## SOURCE RECORDS
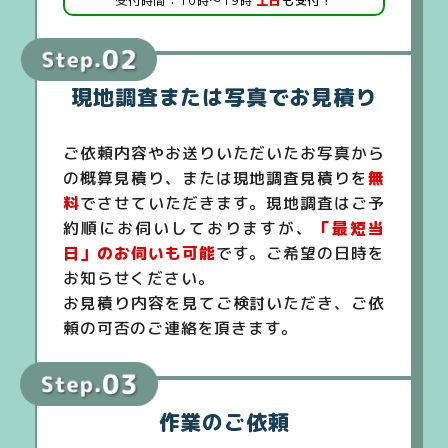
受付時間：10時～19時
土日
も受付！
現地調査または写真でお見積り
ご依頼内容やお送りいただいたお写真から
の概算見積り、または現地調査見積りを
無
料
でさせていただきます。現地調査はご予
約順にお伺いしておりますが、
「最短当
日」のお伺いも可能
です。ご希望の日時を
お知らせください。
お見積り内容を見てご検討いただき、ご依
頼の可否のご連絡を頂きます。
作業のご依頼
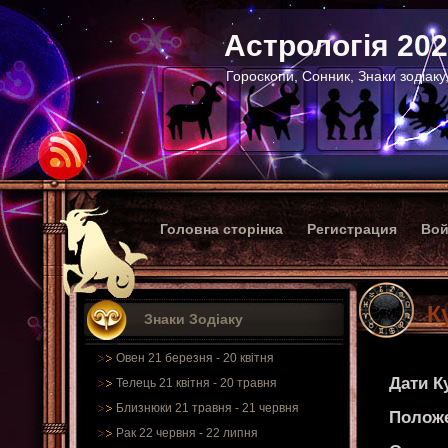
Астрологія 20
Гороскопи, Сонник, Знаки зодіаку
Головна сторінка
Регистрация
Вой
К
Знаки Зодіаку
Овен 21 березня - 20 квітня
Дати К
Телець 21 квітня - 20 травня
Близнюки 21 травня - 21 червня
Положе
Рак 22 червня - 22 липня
==
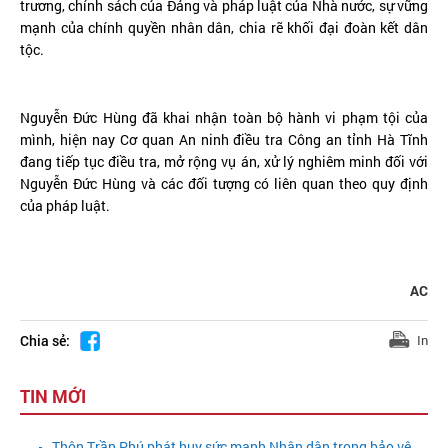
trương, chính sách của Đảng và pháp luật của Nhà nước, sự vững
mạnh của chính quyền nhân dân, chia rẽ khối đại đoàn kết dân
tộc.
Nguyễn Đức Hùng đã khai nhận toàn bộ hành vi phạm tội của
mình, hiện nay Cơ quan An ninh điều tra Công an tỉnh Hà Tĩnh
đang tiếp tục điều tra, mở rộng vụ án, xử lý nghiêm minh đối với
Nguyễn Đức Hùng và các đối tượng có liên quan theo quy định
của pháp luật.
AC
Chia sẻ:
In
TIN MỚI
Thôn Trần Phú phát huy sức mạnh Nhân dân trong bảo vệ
...
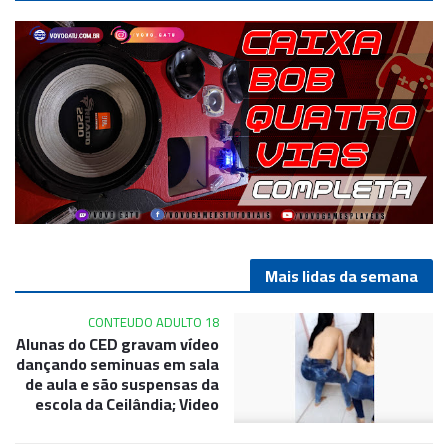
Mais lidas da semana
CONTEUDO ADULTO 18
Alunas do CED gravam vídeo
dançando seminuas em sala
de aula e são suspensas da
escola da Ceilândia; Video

## PROBLEM DETAILS
Each line of the data that includes "квітня" counts once; say how many there are, giving nothing but the number.

## OUTPUT BELOW
2